From Lexology, Dawn Mertineit and Anne V. Dunne discuss a recent Massachusetts case in which suggests that the new Massachusetts Noncompetition Agreement Act (“MNCA”) does not require agreements to include a choice of law provision or a “garden leave” provision (a provision that requires the employee to be paid during a notice period during which the employee is not paid and permitted to tend to his/her garden) . Dawn and Anne write:
Similarly, and perhaps more interestingly, the court held that Day’s argument regarding Massachusetts’ alleged policy against foreign choice-of-law provisions was unavailing, and not just because Day entered into his agreement prior to October 2018. The court held that even if the agreement had been entered into post-October 2018, the application of Delaware law would not have had “the effect of avoiding the requirements” of the MNCA: Day’s agreement was in compliance with the MNCA, notwithstanding the Delaware choice of law, as it was in writing, supported by separate consideration, expressly stated that Day could consult counsel, and did not exceed 12 months from the cessation of employment. And critically, while the court noted that the agreement lacked a “garden leave” provision, it held that its absence was not determinative because the agreement was supported by other mutually agreed-upon consideration, which is a permissible alternative under the MNCA.

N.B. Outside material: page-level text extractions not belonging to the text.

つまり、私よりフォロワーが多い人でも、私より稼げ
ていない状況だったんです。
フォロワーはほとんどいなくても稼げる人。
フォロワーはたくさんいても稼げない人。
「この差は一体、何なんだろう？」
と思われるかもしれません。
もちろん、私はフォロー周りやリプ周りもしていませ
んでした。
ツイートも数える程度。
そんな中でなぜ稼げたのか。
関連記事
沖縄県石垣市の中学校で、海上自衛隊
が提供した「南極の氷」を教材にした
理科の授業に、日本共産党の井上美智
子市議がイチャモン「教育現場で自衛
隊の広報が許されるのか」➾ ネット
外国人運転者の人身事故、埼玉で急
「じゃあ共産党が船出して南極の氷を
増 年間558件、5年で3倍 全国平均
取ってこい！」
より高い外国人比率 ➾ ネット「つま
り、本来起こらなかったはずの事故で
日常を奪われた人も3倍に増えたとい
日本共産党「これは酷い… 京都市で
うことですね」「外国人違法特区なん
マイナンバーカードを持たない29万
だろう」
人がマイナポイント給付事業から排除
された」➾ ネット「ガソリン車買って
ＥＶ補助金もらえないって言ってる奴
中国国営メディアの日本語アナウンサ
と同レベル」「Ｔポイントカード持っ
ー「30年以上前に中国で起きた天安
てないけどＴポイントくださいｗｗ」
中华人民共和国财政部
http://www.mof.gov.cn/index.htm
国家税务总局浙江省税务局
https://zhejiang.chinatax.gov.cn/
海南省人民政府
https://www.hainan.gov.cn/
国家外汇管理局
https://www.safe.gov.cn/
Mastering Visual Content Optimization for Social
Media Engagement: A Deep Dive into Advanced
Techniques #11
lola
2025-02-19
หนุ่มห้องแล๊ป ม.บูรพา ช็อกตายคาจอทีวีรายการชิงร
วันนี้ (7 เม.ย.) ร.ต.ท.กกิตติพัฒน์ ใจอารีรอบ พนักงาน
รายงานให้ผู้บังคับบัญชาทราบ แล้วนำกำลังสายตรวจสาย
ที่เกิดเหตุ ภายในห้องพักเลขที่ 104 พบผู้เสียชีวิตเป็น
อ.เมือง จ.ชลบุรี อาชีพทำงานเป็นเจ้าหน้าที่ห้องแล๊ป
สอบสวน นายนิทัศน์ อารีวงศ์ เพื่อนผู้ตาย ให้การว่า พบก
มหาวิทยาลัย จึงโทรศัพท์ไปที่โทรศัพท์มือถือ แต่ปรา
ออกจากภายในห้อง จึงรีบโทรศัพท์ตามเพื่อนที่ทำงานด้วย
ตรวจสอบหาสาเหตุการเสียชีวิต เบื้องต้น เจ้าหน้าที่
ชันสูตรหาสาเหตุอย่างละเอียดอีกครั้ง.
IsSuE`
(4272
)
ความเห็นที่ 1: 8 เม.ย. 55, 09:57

This decision is of particular note to practitioners closely watching how courts will analyze a Massachusetts resident’s non-compete agreement entered into after the effective date of the MNCA. Specifically, this decision signals that agreements need not include a Massachusetts choice-of-law provision, and agreements containing extraterritorial choice-of-law provisions will survive scrutiny under the MNCA, so long as they otherwise comport with Massachusetts law. And it confirms that as we have advised our readers, contrary to some sensationalist pieces that came out in the immediate aftermath of the law’s passage, garden leave is not required under the MNCA for a non-compete to be enforceable.